» **Aim of the task**
All of the data should be restated word for word.

» **Records for this exercise**
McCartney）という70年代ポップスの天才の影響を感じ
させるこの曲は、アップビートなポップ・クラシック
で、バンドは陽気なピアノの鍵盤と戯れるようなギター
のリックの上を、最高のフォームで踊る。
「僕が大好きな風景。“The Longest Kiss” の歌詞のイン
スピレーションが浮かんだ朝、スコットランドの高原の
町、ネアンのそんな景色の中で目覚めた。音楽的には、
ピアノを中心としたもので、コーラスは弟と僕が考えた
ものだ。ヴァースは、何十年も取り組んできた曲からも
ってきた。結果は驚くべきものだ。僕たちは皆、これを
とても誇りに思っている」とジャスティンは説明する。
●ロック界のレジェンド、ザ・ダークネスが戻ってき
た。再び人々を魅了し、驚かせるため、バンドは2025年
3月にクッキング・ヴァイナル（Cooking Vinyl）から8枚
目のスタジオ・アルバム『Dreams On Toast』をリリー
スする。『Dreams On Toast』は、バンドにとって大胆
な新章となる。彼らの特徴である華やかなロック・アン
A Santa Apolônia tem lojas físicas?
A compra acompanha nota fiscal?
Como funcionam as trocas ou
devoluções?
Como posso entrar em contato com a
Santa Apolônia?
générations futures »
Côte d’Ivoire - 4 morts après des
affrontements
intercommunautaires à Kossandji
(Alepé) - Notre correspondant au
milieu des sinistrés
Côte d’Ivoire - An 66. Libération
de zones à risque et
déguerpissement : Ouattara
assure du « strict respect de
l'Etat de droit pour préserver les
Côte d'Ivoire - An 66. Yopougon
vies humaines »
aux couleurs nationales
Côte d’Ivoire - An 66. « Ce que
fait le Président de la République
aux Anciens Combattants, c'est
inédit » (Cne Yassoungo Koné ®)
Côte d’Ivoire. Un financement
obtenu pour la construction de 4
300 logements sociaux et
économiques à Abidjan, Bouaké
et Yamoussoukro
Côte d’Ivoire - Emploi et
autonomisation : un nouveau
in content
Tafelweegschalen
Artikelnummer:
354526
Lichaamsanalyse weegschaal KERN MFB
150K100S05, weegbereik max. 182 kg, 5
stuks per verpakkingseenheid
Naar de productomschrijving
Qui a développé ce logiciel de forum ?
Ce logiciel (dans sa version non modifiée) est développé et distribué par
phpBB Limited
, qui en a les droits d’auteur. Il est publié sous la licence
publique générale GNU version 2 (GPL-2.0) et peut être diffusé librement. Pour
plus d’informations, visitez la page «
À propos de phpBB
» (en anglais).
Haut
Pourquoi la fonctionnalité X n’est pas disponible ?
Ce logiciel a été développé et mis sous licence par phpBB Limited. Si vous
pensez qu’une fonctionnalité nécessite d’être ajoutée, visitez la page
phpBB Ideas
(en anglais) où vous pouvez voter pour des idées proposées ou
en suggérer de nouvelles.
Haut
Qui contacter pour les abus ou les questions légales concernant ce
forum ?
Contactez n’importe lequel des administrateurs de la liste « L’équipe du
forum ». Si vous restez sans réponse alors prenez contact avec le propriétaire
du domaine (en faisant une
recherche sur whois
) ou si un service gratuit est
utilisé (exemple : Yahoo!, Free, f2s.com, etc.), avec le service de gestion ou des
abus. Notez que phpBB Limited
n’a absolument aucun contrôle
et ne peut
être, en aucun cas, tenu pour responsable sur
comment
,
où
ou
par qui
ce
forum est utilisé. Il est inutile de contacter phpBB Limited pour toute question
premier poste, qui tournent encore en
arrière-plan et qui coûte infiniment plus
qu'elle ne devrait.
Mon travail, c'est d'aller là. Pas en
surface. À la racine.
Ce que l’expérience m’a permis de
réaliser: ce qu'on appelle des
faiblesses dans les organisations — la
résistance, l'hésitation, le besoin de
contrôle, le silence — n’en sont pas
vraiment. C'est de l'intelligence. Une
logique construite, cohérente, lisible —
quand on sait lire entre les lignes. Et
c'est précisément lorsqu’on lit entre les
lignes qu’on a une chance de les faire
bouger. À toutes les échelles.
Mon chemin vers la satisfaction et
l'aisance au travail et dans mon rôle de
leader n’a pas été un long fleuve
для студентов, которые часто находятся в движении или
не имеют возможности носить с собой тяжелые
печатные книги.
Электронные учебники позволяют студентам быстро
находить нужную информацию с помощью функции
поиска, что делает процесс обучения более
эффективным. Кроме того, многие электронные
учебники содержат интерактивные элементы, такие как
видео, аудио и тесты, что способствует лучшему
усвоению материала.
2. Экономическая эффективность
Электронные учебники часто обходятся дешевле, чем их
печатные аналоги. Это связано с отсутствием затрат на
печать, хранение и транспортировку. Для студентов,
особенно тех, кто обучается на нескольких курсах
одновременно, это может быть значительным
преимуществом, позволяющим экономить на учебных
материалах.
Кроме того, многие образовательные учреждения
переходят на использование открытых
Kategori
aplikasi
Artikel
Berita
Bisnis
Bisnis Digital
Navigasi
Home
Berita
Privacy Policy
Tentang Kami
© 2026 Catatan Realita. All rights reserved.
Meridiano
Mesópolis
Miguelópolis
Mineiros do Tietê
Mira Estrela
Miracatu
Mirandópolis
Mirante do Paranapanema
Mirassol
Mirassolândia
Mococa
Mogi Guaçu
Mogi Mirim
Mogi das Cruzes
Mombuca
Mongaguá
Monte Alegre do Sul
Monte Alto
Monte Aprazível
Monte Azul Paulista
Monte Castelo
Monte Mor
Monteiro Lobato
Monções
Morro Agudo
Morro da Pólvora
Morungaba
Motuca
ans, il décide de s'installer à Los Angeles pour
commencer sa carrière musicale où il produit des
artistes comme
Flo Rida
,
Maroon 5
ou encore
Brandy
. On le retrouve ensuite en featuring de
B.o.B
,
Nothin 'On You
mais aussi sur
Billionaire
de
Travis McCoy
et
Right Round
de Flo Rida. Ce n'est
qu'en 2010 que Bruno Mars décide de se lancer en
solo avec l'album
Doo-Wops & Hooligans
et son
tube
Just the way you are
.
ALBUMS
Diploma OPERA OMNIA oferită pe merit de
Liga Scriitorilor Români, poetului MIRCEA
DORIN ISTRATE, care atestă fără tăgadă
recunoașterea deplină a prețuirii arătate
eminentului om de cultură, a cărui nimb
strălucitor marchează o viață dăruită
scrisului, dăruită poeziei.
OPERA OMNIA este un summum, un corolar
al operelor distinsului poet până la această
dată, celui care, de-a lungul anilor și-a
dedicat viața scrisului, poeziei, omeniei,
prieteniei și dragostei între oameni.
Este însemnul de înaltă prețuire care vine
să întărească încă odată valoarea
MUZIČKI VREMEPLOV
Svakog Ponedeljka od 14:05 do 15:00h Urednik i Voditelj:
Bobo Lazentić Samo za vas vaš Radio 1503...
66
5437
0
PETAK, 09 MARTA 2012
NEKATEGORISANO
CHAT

» **Answer for the task**
McCartney）という70年代ポップスの天才の影響を感じ
させるこの曲は、アップビートなポップ・クラシック
で、バンドは陽気なピアノの鍵盤と戯れるようなギター
のリックの上を、最高のフォームで踊る。
「僕が大好きな風景。“The Longest Kiss” の歌詞のイン
スピレーションが浮かんだ朝、スコットランドの高原の
町、ネアンのそんな景色の中で目覚めた。音楽的には、
ピアノを中心としたもので、コーラスは弟と僕が考えた
ものだ。ヴァースは、何十年も取り組んできた曲からも
ってきた。結果は驚くべきものだ。僕たちは皆、これを
とても誇りに思っている」とジャスティンは説明する。
●ロック界のレジェンド、ザ・ダークネスが戻ってき
た。再び人々を魅了し、驚かせるため、バンドは2025年
3月にクッキング・ヴァイナル（Cooking Vinyl）から8枚
目のスタジオ・アルバム『Dreams On Toast』をリリー
スする。『Dreams On Toast』は、バンドにとって大胆
な新章となる。彼らの特徴である華やかなロック・アン
A Santa Apolônia tem lojas físicas?
A compra acompanha nota fiscal?
Como funcionam as trocas ou
devoluções?
Como posso entrar em contato com a
Santa Apolônia?
générations futures »
Côte d’Ivoire - 4 morts après des
affrontements
intercommunautaires à Kossandji
(Alepé) - Notre correspondant au
milieu des sinistrés
Côte d’Ivoire - An 66. Libération
de zones à risque et
déguerpissement : Ouattara
assure du « strict respect de
l'Etat de droit pour préserver les
Côte d'Ivoire - An 66. Yopougon
vies humaines »
aux couleurs nationales
Côte d’Ivoire - An 66. « Ce que
fait le Président de la République
aux Anciens Combattants, c'est
inédit » (Cne Yassoungo Koné ®)
Côte d’Ivoire. Un financement
obtenu pour la construction de 4
300 logements sociaux et
économiques à Abidjan, Bouaké
et Yamoussoukro
Côte d’Ivoire - Emploi et
autonomisation : un nouveau
in content
Tafelweegschalen
Artikelnummer:
354526
Lichaamsanalyse weegschaal KERN MFB
150K100S05, weegbereik max. 182 kg, 5
stuks per verpakkingseenheid
Naar de productomschrijving
Qui a développé ce logiciel de forum ?
Ce logiciel (dans sa version non modifiée) est développé et distribué par
phpBB Limited
, qui en a les droits d’auteur. Il est publié sous la licence
publique générale GNU version 2 (GPL-2.0) et peut être diffusé librement. Pour
plus d’informations, visitez la page «
À propos de phpBB
» (en anglais).
Haut
Pourquoi la fonctionnalité X n’est pas disponible ?
Ce logiciel a été développé et mis sous licence par phpBB Limited. Si vous
pensez qu’une fonctionnalité nécessite d’être ajoutée, visitez la page
phpBB Ideas
(en anglais) où vous pouvez voter pour des idées proposées ou
en suggérer de nouvelles.
Haut
Qui contacter pour les abus ou les questions légales concernant ce
forum ?
Contactez n’importe lequel des administrateurs de la liste « L’équipe du
forum ». Si vous restez sans réponse alors prenez contact avec le propriétaire
du domaine (en faisant une
recherche sur whois
) ou si un service gratuit est
utilisé (exemple : Yahoo!, Free, f2s.com, etc.), avec le service de gestion ou des
abus. Notez que phpBB Limited
n’a absolument aucun contrôle
et ne peut
être, en aucun cas, tenu pour responsable sur
comment
,
où
ou
par qui
ce
forum est utilisé. Il est inutile de contacter phpBB Limited pour toute question
premier poste, qui tournent encore en
arrière-plan et qui coûte infiniment plus
qu'elle ne devrait.
Mon travail, c'est d'aller là. Pas en
surface. À la racine.
Ce que l’expérience m’a permis de
réaliser: ce qu'on appelle des
faiblesses dans les organisations — la
résistance, l'hésitation, le besoin de
contrôle, le silence — n’en sont pas
vraiment. C'est de l'intelligence. Une
logique construite, cohérente, lisible —
quand on sait lire entre les lignes. Et
c'est précisément lorsqu’on lit entre les
lignes qu’on a une chance de les faire
bouger. À toutes les échelles.
Mon chemin vers la satisfaction et
l'aisance au travail et dans mon rôle de
leader n’a pas été un long fleuve
для студентов, которые часто находятся в движении или
не имеют возможности носить с собой тяжелые
печатные книги.
Электронные учебники позволяют студентам быстро
находить нужную информацию с помощью функции
поиска, что делает процесс обучения более
эффективным. Кроме того, многие электронные
учебники содержат интерактивные элементы, такие как
видео, аудио и тесты, что способствует лучшему
усвоению материала.
2. Экономическая эффективность
Электронные учебники часто обходятся дешевле, чем их
печатные аналоги. Это связано с отсутствием затрат на
печать, хранение и транспортировку. Для студентов,
особенно тех, кто обучается на нескольких курсах
одновременно, это может быть значительным
преимуществом, позволяющим экономить на учебных
материалах.
Кроме того, многие образовательные учреждения
переходят на использование открытых
Kategori
aplikasi
Artikel
Berita
Bisnis
Bisnis Digital
Navigasi
Home
Berita
Privacy Policy
Tentang Kami
© 2026 Catatan Realita. All rights reserved.
Meridiano
Mesópolis
Miguelópolis
Mineiros do Tietê
Mira Estrela
Miracatu
Mirandópolis
Mirante do Paranapanema
Mirassol
Mirassolândia
Mococa
Mogi Guaçu
Mogi Mirim
Mogi das Cruzes
Mombuca
Mongaguá
Monte Alegre do Sul
Monte Alto
Monte Aprazível
Monte Azul Paulista
Monte Castelo
Monte Mor
Monteiro Lobato
Monções
Morro Agudo
Morro da Pólvora
Morungaba
Motuca
ans, il décide de s'installer à Los Angeles pour
commencer sa carrière musicale où il produit des
artistes comme
Flo Rida
,
Maroon 5
ou encore
Brandy
. On le retrouve ensuite en featuring de
B.o.B
,
Nothin 'On You
mais aussi sur
Billionaire
de
Travis McCoy
et
Right Round
de Flo Rida. Ce n'est
qu'en 2010 que Bruno Mars décide de se lancer en
solo avec l'album
Doo-Wops & Hooligans
et son
tube
Just the way you are
.
ALBUMS
Diploma OPERA OMNIA oferită pe merit de
Liga Scriitorilor Români, poetului MIRCEA
DORIN ISTRATE, care atestă fără tăgadă
recunoașterea deplină a prețuirii arătate
eminentului om de cultură, a cărui nimb
strălucitor marchează o viață dăruită
scrisului, dăruită poeziei.
OPERA OMNIA este un summum, un corolar
al operelor distinsului poet până la această
dată, celui care, de-a lungul anilor și-a
dedicat viața scrisului, poeziei, omeniei,
prieteniei și dragostei între oameni.
Este însemnul de înaltă prețuire care vine
să întărească încă odată valoarea
MUZIČKI VREMEPLOV
Svakog Ponedeljka od 14:05 do 15:00h Urednik i Voditelj:
Bobo Lazentić Samo za vas vaš Radio 1503...
66
5437
0
PETAK, 09 MARTA 2012
NEKATEGORISANO
CHAT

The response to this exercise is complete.